US 11,954,602 B1
Hybrid-input predictive data analysis
Daniel J. Mulcahy, Cambridge, MA (US); Subhash Seelam, Exton, PA (US); Damian Kelly, Kildare (IE); Vijay S. Nori, Roswell, GA (US); and Adam Russell, Arlington, MA (US)
Assigned to Optum, Inc., Minnetonka, MN (US)
Filed by Optum, Inc., Minnetonka, MN (US)
Filed on Feb. 17, 2020, as Appl. No. 16/792,635.
Claims priority of provisional application 62/872,455, filed on Jul. 10, 2019.
Int. Cl. G06N 5/02 (2023.01); G06F 40/284 (2020.01); G06N 20/00 (2019.01)

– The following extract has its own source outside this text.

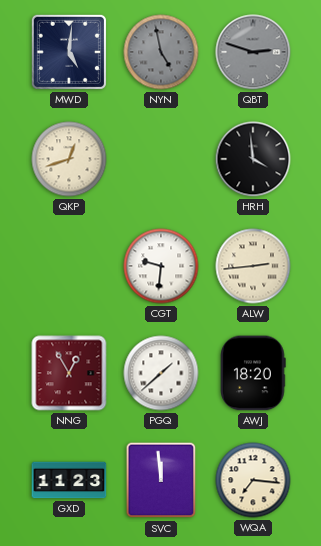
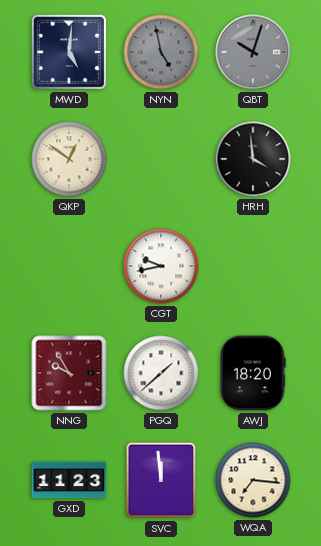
QBT: 2:48 -> 10:03
QKP: 12:42 -> 12:51
CGT: 9:31 -> 9:43
ALW: 2:44 -> none
NNG: 12:55 -> 9:55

CPC G06N 5/02 (2013.01) [G06F 40/284 (2020.01); G06N 20/00 (2019.01)] 19 Claims
OG exemplary drawing
 
1. A computer-implemented method comprising:
receiving, by one or more processors, a vocabulary data object associated with an input text data object for an entity, wherein:
(i) the vocabulary data object identifies (a) one or more tokenized terms and (b) a per-term numeric representation for each of the one or more tokenized terms,
(ii) the one or more tokenized terms are determined based at least in part on a cross-object frequency measure for a selected training term from one or more training text data objects, and
(iii) the input text data object comprises a medical note for the entity;
determining, by the one or more processors and based at least in part on the vocabulary data object, a per-input-entity tokenized representation for the input text data object, wherein:
(i) the input text data object comprises a plurality of input terms,
(ii) the plurality of input terms comprises one or more mapped input terms associated with one or more predetermined per-term numeric representations in the vocabulary data object, and
(iii) the per-input-entity tokenized representation comprises an ordered sequence of the one or more predetermined per-term numeric representations from the vocabulary data object that are associated with the one or more mapped input terms;
generating, by the one or more processors and using a hybrid-input predictive model, a prediction score for the entity based at least in part on (a) the per-input-entity tokenized representation and (b) an input structured data object associated with the entity,
generating, by the one or more processors and based at least in part on the prediction score satisfying a predictive threshold, a predictive output associated with the entity, wherein the predictive output comprises a medical prediction for the entity; and
initiating, by the one or more processors, the performance of one or more prediction-based actions based at least in part on the predictive output.